4. Het standpunt van verweerder
Verweerder heeft zijn standpunt in het bestreden besluit en het verweerschrift - samengevat weergegeven - als volgt verwoord.
Zowel in het primaire besluit tot verdachtverklaring van de varkens van appellante als in het bestreden besluit is uitdrukkelijk uiteengezet dat deze verdachtverklaring is gebaseerd op artikel 2, onderdeel b van het Besluit, inhoudende dat de varkens zich in dezelfde verblijfplaats hebben bevonden als met van besmetting varkenspest verdachte dieren. In het bestreden besluit is verder overwogen dat de verdachtverklaring van de varkens van appellante ook op onderdeel a van bovenvermeld artikel kan worden gebaseerd. Voorts heeft verweerder in het bestreden besluit eveneens opgemerkt dat de varkens van appellante niet verdacht zijn verklaard op grond van artikel 2, onderdeel c, van het Besluit, inhoudende dat de aangewezen ambtenaar redenen heeft gehad om aan te nemen dat de dieren van appellante in de gelegenheid zijn geweest om te worden besmet. Nu appellante (ook) in de onderhavige procedure haar betoog geheel op de hier niet toepasselijke bepaling van artikel 2, onderdeel c, van het Besluit heeft toegesneden, bestrijdt zij niet dat de verdachtverklaring van haar varkens terecht is gestoeld op artikel 2, onderdeel b, van het Besluit. Ook de feitelijke vaststelling van ziekteverschijnselen van klassieke varkenspest bij een aantal varkens op het bedrijf van appellante, wordt derhalve evenmin door haar bestreden.

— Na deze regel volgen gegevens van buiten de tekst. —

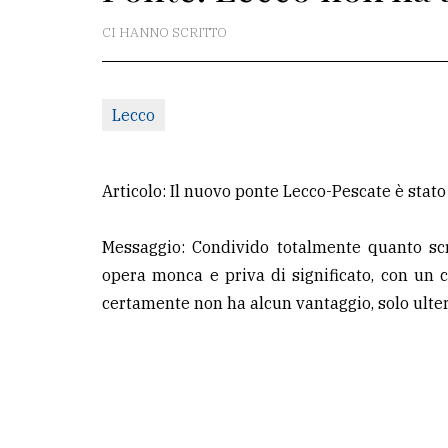
redazione
CI HANNO SCRITTO
Scrivici
Per
Lecco
la
tua
pubblicità
Articolo: Il nuovo ponte Lecco-Pescate è stato
Messaggio: Condivido totalmente quanto sc
CERCA
opera monca e priva di significato, con un co
Cerca
certamente non ha alcun vantaggio, solo ulteri
per
comune
Ricerca
avanzata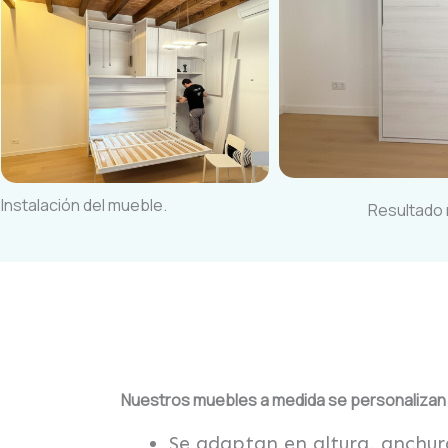
Instalación del mueble.
Resultado 
Nuestros muebles a medida se personalizan
Se adaptan en altura, anchur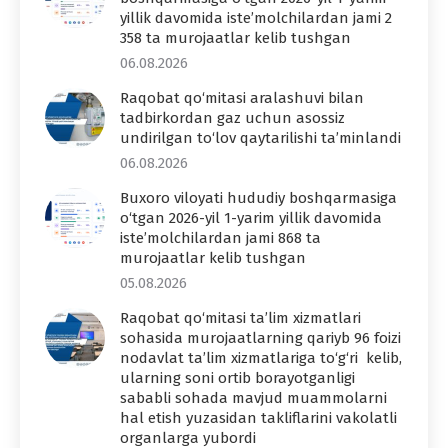
yillik davomida iste’molchilardan jami 2
358 ta murojaatlar kelib tushgan
06.08.2026
Raqobat qo‘mitasi aralashuvi bilan
tadbirkordan gaz uchun asossiz
undirilgan to‘lov qaytarilishi ta’minlandi
06.08.2026
Buxoro viloyati hududiy boshqarmasiga
o‘tgan 2026-yil 1-yarim yillik davomida
iste’molchilardan jami 868 ta
murojaatlar kelib tushgan
05.08.2026
Raqobat qo‘mitasi ta’lim xizmatlari
sohasida murojaatlarning qariyb 96 foizi
nodavlat ta’lim xizmatlariga to‘g‘ri kelib,
ularning soni ortib borayotganligi
sababli sohada mavjud muammolarni
hal etish yuzasidan takliflarini vakolatli
organlarga yubordi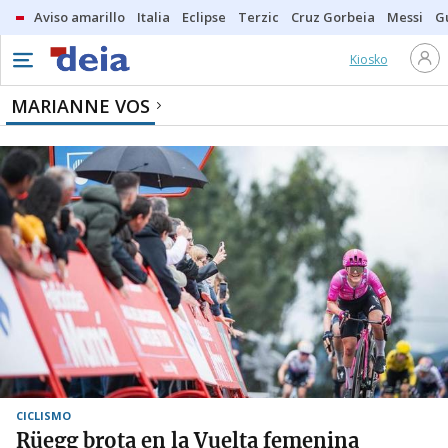
Aviso amarillo
Italia
Eclipse
Terzic
Cruz Gorbeia
Messi
G
Kiosko
MARIANNE VOS
CICLISMO
Rüegg brota en la Vuelta femenina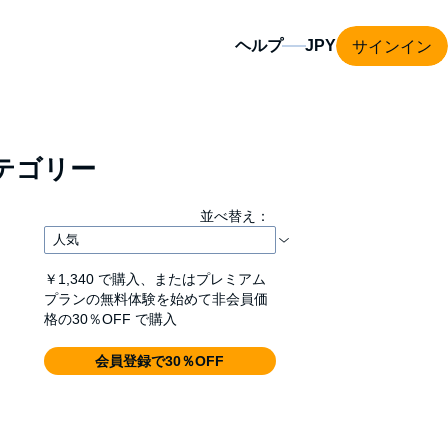
サインイン
ヘルプ
テゴリー
並べ替え：
￥1,340
で購入、またはプレミアム
プランの無料体験を始めて非会員価
格の30％OFF で購入
会員登録で30％OFF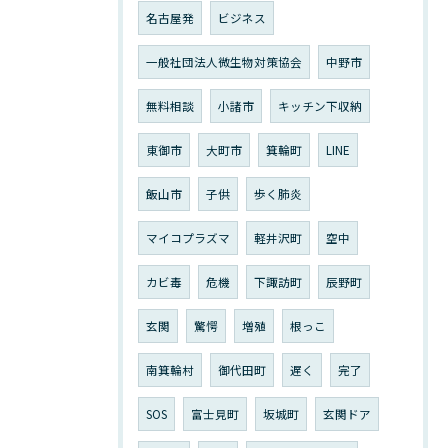
名古屋発
ビジネス
一般社団法人微生物対策協会
中野市
無料相談
小諸市
キッチン下収納
東御市
大町市
箕輪町
LINE
飯山市
子供
歩く肺炎
マイコプラズマ
軽井沢町
空中
カビ毒
危機
下諏訪町
辰野町
玄関
驚愕
増殖
根っこ
南箕輪村
御代田町
遅く
完了
SOS
富士見町
坂城町
玄関ドア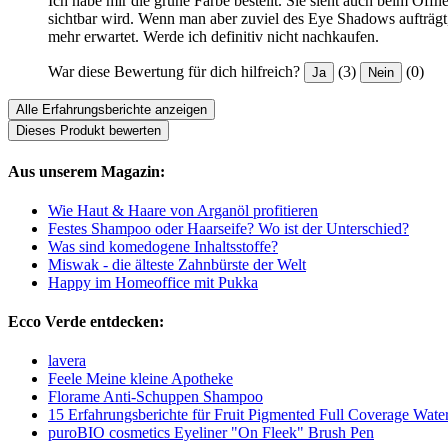
Ich habe mir die grüne Farbe bestellt. Sie sieht auch beim Öff
sichtbar wird. Wenn man aber zuviel des Eye Shadows aufträgt, 
mehr erwartet. Werde ich definitiv nicht nachkaufen.
War diese Bewertung für dich hilfreich?
(3)
(0)
Ja
Nein
Alle Erfahrungsberichte anzeigen
Dieses Produkt bewerten
Aus unserem Magazin:
Wie Haut & Haare von Arganöl profitieren
Festes Shampoo oder Haarseife? Wo ist der Unterschied?
Was sind komedogene Inhaltsstoffe?
Miswak - die älteste Zahnbürste der Welt
Happy im Homeoffice mit Pukka
Ecco Verde entdecken:
lavera
Feele Meine kleine Apotheke
Florame Anti-Schuppen Shampoo
15 Erfahrungsberichte für Fruit Pigmented Full Coverage Wate
puroBIO cosmetics Eyeliner "On Fleek" Brush Pen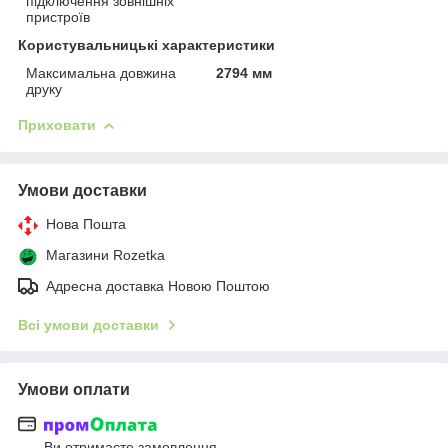
підключення зовнішніх
пристроїв
Користувальницькі характеристики
Максимальна довжина
2794 мм
друку
Приховати
Умови доставки
Нова Пошта
Магазини Rozetka
Адресна доставка Новою Поштою
Всі умови доставки
Умови оплати
Ви отримаєте замовлення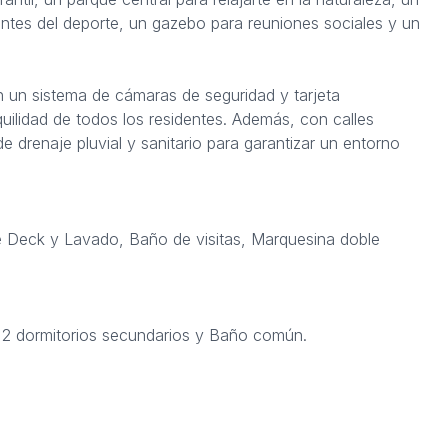
ntes del deporte, un gazebo para reuniones sociales y un
n un sistema de cámaras de seguridad y tarjeta
quilidad de todos los residentes. Además, con calles
 drenaje pluvial y sanitario para garantizar un entorno
e Deck y Lavado, Baño de visitas, Marquesina doble
, 2 dormitorios secundarios y Baño común.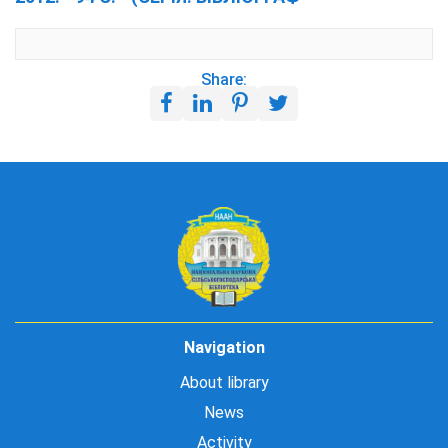
Share:
Navigation
About library
News
Activity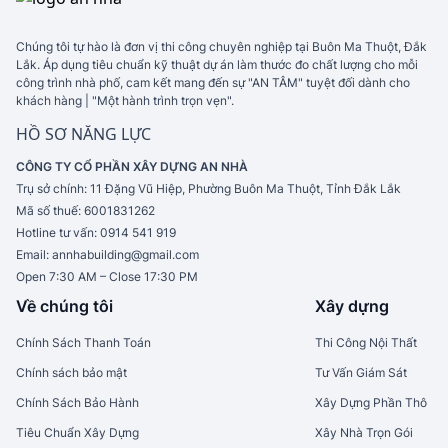
Chúng tôi tự hào là đơn vị thi công chuyên nghiệp tại Buôn Ma Thuột, Đắk
Lắk. Áp dụng tiêu chuẩn kỹ thuật dự án làm thước đo chất lượng cho mỗi
công trình nhà phố, cam kết mang đến sự "AN TÂM" tuyệt đối dành cho
khách hàng | "Một hành trình trọn vẹn".
HỒ SƠ NĂNG LỰC
CÔNG TY CỔ PHẦN XÂY DỰNG AN NHÀ
Trụ sở chính:
11 Đặng Vũ Hiệp, Phường Buôn Ma Thuột, Tỉnh Đắk Lắk
Mã số thuế:
6001831262
Hotline tư vấn:
0914 541 919
Email:
annhabuilding@gmail.com
Open 7:30 AM – Close 17:30 PM
Về chúng tôi
Xây dựng
Chính Sách Thanh Toán
Thi Công Nội Thất
Chính sách bảo mật
Tư Vấn Giám Sát
Chính Sách Bảo Hành
Xây Dựng Phần Thô
Tiêu Chuẩn Xây Dựng
Xây Nhà Trọn Gói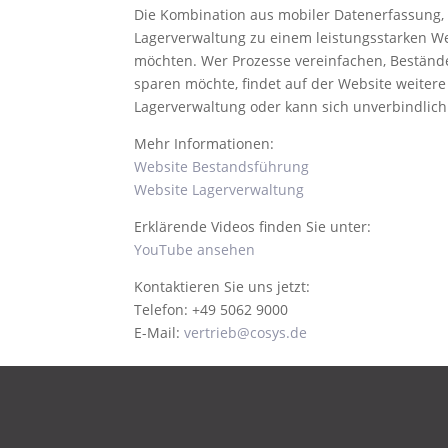
Die Kombination aus mobiler Datenerfassung, 
Lagerverwaltung zu einem leistungsstarken We
möchten. Wer Prozesse vereinfachen, Bestände 
sparen möchte, findet auf der Website weitere 
Lagerverwaltung oder kann sich unverbindlich
Mehr Informationen:
Website Bestandsführung
Website Lagerverwaltung
Erklärende Videos finden Sie unter:
YouTube ansehen
Kontaktieren Sie uns jetzt:
Telefon: +49 5062 9000
E-Mail:
vertrieb@cosys.de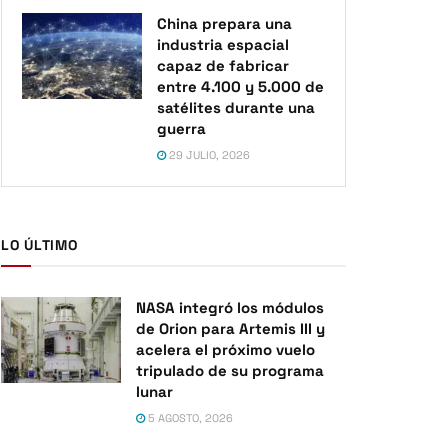
China prepara una
industria espacial
capaz de fabricar
entre 4.100 y 5.000 de
satélites durante una
guerra
29 JULIO, 2026
LO ÚLTIMO
NASA integró los módulos
de Orion para Artemis III y
acelera el próximo vuelo
tripulado de su programa
lunar
5 AGOSTO, 2026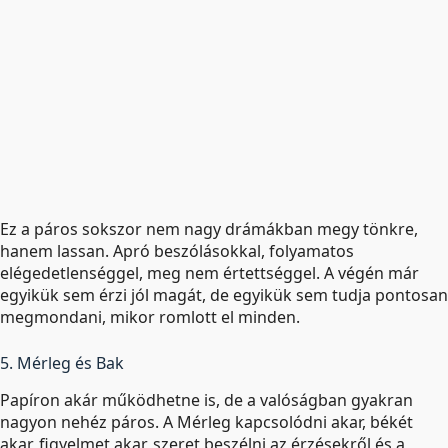
Ez a páros sokszor nem nagy drámákban megy tönkre,
hanem lassan. Apró beszólásokkal, folyamatos
elégedetlenséggel, meg nem értettséggel. A végén már
egyikük sem érzi jól magát, de egyikük sem tudja pontosan
megmondani, mikor romlott el minden.
5. Mérleg és Bak
Papíron akár működhetne is, de a valóságban gyakran
nagyon nehéz páros. A Mérleg kapcsolódni akar, békét
akar, figyelmet akar, szeret beszélni az érzésekről és a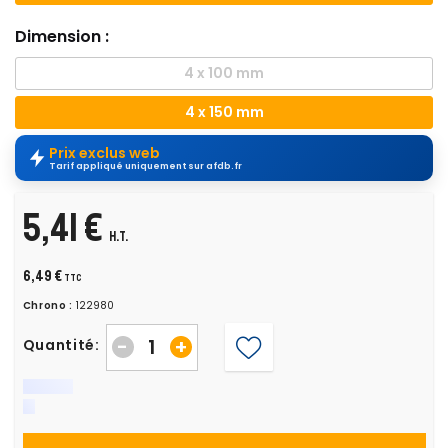
Dimension :
4 x 100 mm
4 x 150 mm
Prix exclus web
Tarif appliqué uniquement sur afdb.fr
5,41 €
H.T.
6,49 €
TTC
Chrono :
122980
-
+
Quantité: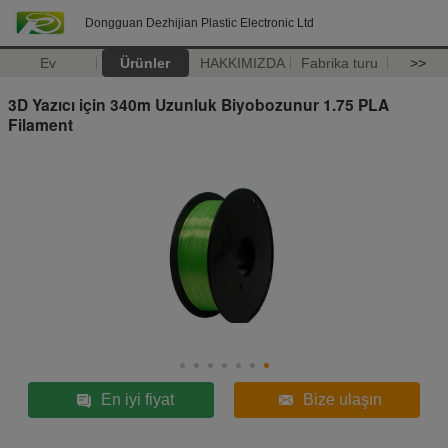
Dongguan Dezhijian Plastic Electronic Ltd
Ev
Ürünler
HAKKIMIZDA
Fabrika turu
>>
3D Yazıcı için 340m Uzunluk Biyobozunur 1.75 PLA
Filament
En iyi fiyat
Bize ulaşın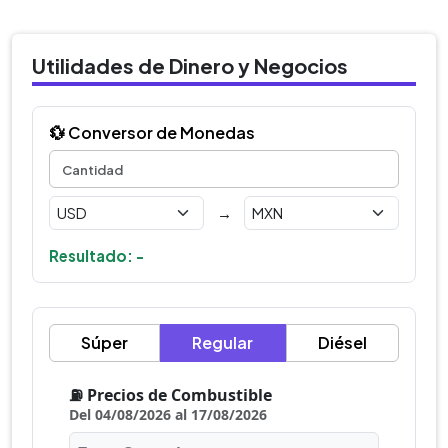
Utilidades de Dinero y Negocios
💱 Conversor de Monedas
→
Resultado: -
Súper
Regular
Diésel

Verweerder was bevoegd tot het nemen van de in artikel 21 van de Gwd bedoelde maatregelen. De klassieke varkenspest is zeer virulent en uiterst besmettelijk. Gelet hierop diende op de kortst mogelijke termijn te worden gehandeld. Derhalve was sprake van een spoedeisend geval, waarin de bevoegdheid ingevolge artikel 21, derde lid, in samenhang met artikel 22 van de Gwd ligt bij de aangewezen ambtenaar en niet bij de burgemeester
Uit onderzoek van het verloop van de ziekte en van de effectiviteit van de getroffen maatregelen is gebleken dat teneinde verdere verspreiding van het virus zoveel mogelijk te voorkomen aan preventief ruimen van bedrijven niet valt te ontkomen. Het hermetisch afsluiten van een varkensbedrijf is niet afdoende en het in quarantaine houden van dieren dicht bij de besmettingshaard tot het moment waarop de uitslag van het bloedonderzoek is verkregen, is niet mogelijk gelet op het gegeven dat elk moment, voor, tijdens en na het bloedonderzoek een nieuwe besmetting kan ontstaan en het virus zich in de tussentijd door - soms onbekende - overdrachtsoorzaken verder verspreid kan hebben. Dit risico kan, gelet op de zwaarwichtige belangen bij het bestrijden van de varkenspest, niet worden gelopen. De ten aanzien van appellante getroffen maatregelen zijn noodzakelijk en onontkoombaar geweest ter bestrijding van de klassieke varkenspest. In beginsel dient bij afweging van de betrokken belangen, het individuele belang bij het ongemoeid laten van de bedrijfsvoering te wijken voor de algemene belangen die worden gediend bij het voorkomen van verdere verspreiding van de ziekte.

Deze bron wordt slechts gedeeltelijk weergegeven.